Local innovation within MAAC has helped the organization reach several other top LII priorities, access to early education centers and better pay for early childhood educators.

News of the latest federal directive on undocumented families hit Arnulfo Manriquez, MAAC President & Chief Executive Officer especially hard. He came to MAAC in 2003 as an affordable housing developer just as he was becoming a parent.

“I had attended the grand opening of a MAAC apartment complex in 1994 and thought ‘wow, that’s an organization that I want to go work with, because MAAC was more than housing. It provides all the support needed to help families become self-sufficient,” he says.

Over more than two decades, Manriquez has helped build nine preschool facilities, and today, he is working on the design of six pre-school classrooms that will be embedded in affordable housing developments.

The more Manriquez learned about early childhood education, the more he was able to pivot his role into accommodating community needs, including the talent needed to teach Head Start children. For example, after the pandemic, MAAC was struggling to find educators to fill empty classrooms with children waiting to start. MAAC took a lead in statewide calls to increase the salaries of early childhood educators by matching them to local K-12 wages with educators and key support staff receiving an average 24% increase in their salaries, quickly accommodating the classrooms it was running with bilingual staff who were familiar with the needs of the community.

“As a Head Start provider, our mission has always been to support the healthy development of children and families who are eligible for services, including those with legal immigration status,” Manriquez says. “We understand and follow all federal regulations, but we’re also mindful of how policy changes, like the recent reclassification of Head Start as a public benefit, can create confusion and fear for families who are on the path to citizenship. Many immigrant families come to this country with limited resources, working hard jobs at low wages, and Head Start plays a critical role in helping them stabilize and grow. We remain committed to ensuring that eligible children receive the support they need during these foundational years.”

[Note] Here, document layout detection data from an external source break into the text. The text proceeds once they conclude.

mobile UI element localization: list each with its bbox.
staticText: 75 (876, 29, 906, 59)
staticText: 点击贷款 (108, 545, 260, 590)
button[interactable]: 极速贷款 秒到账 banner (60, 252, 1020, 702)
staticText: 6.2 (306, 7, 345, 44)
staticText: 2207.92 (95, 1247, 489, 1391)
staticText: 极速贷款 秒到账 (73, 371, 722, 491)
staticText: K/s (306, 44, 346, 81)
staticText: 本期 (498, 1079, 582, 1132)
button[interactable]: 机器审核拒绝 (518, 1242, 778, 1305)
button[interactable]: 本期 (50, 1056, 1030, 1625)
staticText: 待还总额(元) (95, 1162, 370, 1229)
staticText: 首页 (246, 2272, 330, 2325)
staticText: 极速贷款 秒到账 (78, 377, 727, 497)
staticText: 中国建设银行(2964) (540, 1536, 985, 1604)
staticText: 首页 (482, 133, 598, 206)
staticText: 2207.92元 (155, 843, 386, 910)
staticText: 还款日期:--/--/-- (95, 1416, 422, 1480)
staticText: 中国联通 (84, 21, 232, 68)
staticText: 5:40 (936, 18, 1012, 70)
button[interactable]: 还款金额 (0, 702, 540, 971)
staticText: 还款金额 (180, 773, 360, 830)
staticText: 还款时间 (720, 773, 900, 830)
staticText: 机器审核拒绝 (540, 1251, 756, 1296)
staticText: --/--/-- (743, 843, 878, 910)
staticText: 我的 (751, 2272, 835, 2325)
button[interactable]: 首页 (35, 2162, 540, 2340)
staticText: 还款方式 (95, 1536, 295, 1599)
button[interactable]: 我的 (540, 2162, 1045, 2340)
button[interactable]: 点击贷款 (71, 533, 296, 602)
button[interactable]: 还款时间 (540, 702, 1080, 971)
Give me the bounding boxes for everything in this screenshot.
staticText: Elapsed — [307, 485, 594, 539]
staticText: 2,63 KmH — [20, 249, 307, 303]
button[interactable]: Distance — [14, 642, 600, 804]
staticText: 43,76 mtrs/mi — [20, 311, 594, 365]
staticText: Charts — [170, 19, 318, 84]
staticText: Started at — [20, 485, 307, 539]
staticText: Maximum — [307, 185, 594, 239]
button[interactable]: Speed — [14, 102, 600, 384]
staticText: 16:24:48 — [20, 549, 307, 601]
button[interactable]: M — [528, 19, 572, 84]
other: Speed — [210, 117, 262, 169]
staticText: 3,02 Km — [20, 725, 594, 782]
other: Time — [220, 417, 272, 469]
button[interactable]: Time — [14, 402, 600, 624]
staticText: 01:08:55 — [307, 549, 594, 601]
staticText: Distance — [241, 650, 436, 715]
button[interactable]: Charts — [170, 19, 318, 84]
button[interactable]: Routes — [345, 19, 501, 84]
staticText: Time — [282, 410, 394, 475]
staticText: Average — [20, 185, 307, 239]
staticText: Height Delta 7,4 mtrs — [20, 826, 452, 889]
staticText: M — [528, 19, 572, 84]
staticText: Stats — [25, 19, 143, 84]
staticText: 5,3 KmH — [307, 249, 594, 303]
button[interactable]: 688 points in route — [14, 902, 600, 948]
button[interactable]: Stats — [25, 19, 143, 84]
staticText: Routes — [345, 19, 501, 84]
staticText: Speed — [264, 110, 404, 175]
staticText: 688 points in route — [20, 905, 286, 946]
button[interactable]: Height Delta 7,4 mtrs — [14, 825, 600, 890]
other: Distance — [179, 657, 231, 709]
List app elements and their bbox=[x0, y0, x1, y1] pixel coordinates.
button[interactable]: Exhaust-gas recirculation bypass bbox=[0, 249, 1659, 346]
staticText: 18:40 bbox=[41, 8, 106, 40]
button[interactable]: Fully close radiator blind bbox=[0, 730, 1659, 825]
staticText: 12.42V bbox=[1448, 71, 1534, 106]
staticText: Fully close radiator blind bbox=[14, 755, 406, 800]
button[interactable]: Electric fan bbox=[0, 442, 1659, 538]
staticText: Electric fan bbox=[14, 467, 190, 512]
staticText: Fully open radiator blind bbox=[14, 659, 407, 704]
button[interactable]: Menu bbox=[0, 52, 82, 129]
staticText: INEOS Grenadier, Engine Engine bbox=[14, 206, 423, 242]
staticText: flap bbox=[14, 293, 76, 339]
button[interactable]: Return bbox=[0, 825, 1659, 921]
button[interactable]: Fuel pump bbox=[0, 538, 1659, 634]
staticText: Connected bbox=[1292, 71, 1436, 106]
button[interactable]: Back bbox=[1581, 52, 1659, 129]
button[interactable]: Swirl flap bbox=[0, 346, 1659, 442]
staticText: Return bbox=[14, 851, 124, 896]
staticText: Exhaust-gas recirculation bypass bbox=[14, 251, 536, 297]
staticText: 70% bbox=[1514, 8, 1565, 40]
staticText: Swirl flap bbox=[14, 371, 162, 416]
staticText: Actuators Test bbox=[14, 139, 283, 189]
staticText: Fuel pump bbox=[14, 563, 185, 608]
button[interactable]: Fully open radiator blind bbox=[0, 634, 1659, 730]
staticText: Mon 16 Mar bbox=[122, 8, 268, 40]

Essential workers in the agricultural sector  

Just days before the July 10 federal directive aimed at restricting undocumented immigrants’ access to Head Start, Rodriguez was hailing the way his program, Migrant and Seasonal Head Start, had advocated in Congress in recent years to keep the program open for children in which one parent was working in agriculture.

“The requirement in our program is that our families work, and 100% of our families work in agriculture. They were deemed essential workers during the pandemic, during the first Trump administration,” says Rodriguez, noting that Migrant and Seasonal Head Start has conducted comprehensive research showing how its agricultural families and its nearly 200 employees had contributed to the economy, especially in rural areas. “That’s $12+ billion dollars funneled into this economy. You compromise that and it has a huge impact in every corner of the United States.”

This latest federal government shutdown, the longest in U.S. history, shut 9,000 children in 17 states (20 Head Start programs) out of their Head Start classrooms because grants were delayed. But the disruptions didn’t end with the return of elected officials to Washington. Even as services are officially reinstated, there will probably be a massive backlog of administrative processes.

All of these concerns are further exacerbated by the logistical and emotional toll of increased immigration enforcement.

“We’re talking to Head Start program facilitators who have had to quickly accommodate children whose parents were picked up by ICE, placing an immense burden not only on these families, but also the professional staff running the critical programs,” says Valdiviejas Cohn.

“Experts are seriously concerned about the lasting impact of these disruptions because Head Start is not just an education program — it’s part of our nation’s economic infrastructure, it helps keep parents in the workforce,” said Valdiviejas Cohn. “When programs close, parents miss work or must leave jobs entirely. That hurts families and weakens local economies.”